6. Windturbines

Bakens van openheid, nieuwe laag in het dynamische landschap

De ARO heeft in 2016 meerdere malen over duurzame energie geadviseerd. Een van de projecten was het Windpark Westfrisia dat ter hoogte van Zwaagdijk in West-Friesland zal worden gerealiseerd. Klaas Jan Wardenaar en Adri van den Brink praten ter plekke met elkaar over duurzame energie en de relatie met landschap.

“Windmolens horen bij de nieuwe laag in het landschap en moeten bijdragen aan de kwaliteit daarvan.”

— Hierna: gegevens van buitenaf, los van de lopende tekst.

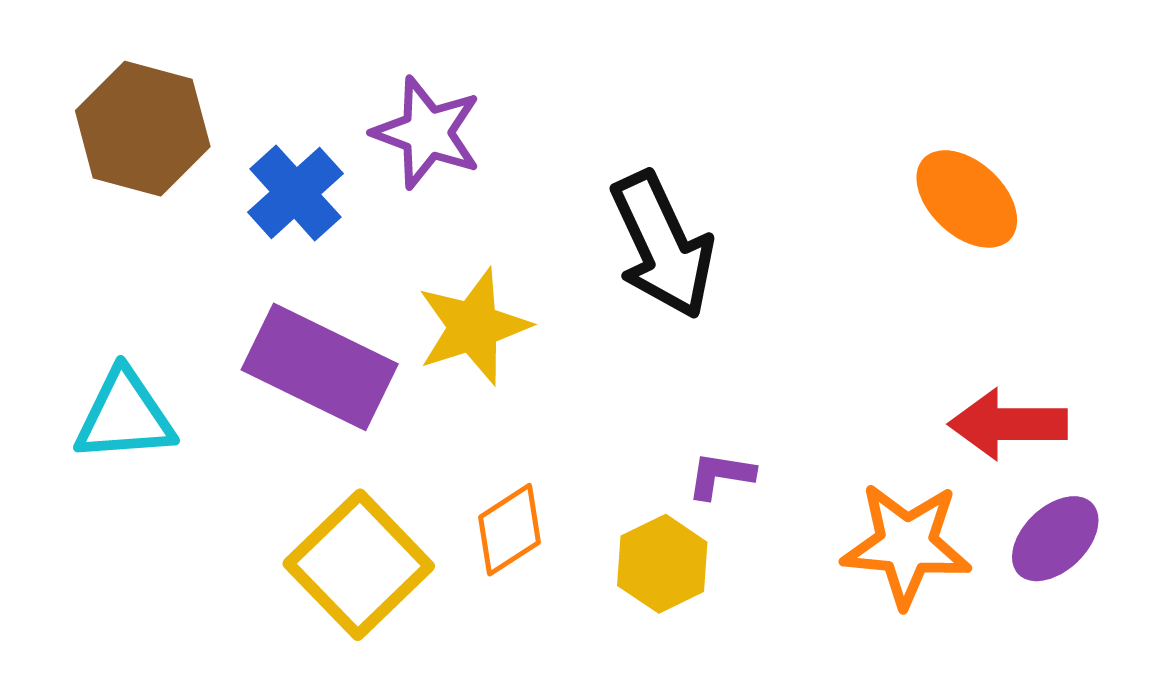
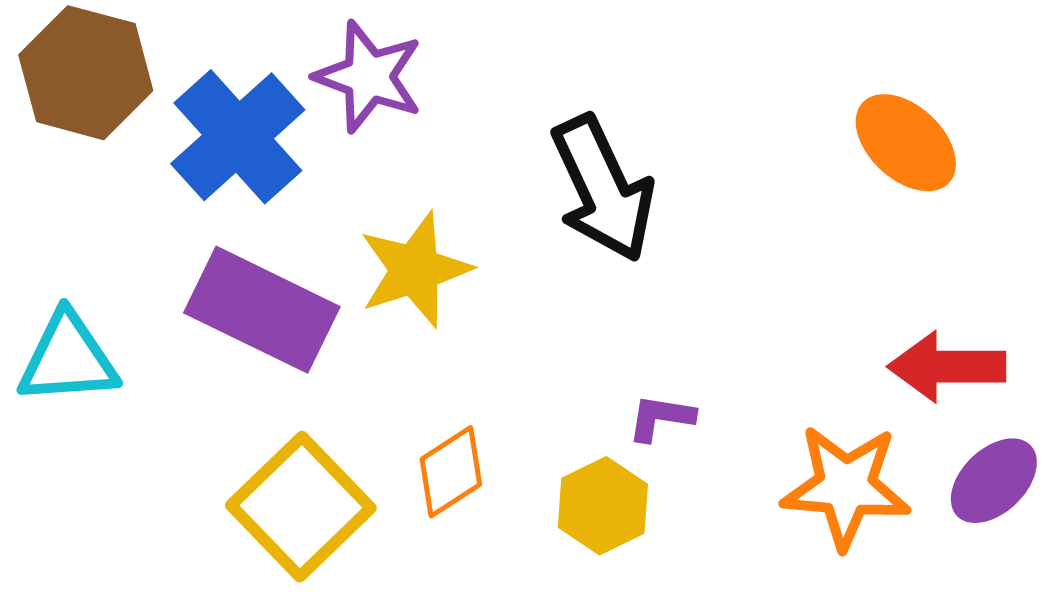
blue cross: (295, 193) -> (238, 137), size x1.4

Klaas Jan trapt af: “Windmolens op deze locatie vind ik wel passen bij de maat en sterke structuren van dit landschap. De windmolens zie je al van grotere afstand en ze benadrukken feitelijk de openheid.” Adri vult aan: “Het gaat hier om een landschap dat in ontwikkeling is. Dat zie je aan de bebouwingslinten waar bedrijfsuitbreiding plaatsvindt, de opwaardering van de Westfrisiaweg en de groei van kernen.” Adri herinnert zich de discussie over Wind op Land, die ook in de ARO aan de orde kwam. “Deze locatie bij Zwaagdijk kwam toen al prominent naar voren. De vraag bij de ARO was wat je nog kunt adviseren over een dergelijke ontwikkeling. Het gaat dan om zaken als locatie, afstand tussen de windmolens, de kleur wellicht.” Klaas Jan vindt windmolens met aan de onderzijde een gradiënt van groen naar grijs/wit wel passend. “Bij schuren vind ik het groen vaak een lapmiddel, maar bij windmolens zorgt de kleur ervoor dat het object zich nestelt in het landschap, waardoor het minder een ‘alien’ wordt.” Adri zegt hierop: “Windmolens horen bij een nieuwe laag die aan het landschap wordt toegevoegd. Het gaat erom dat deze laag kwaliteit toevoegt aan het bestaande landschap.”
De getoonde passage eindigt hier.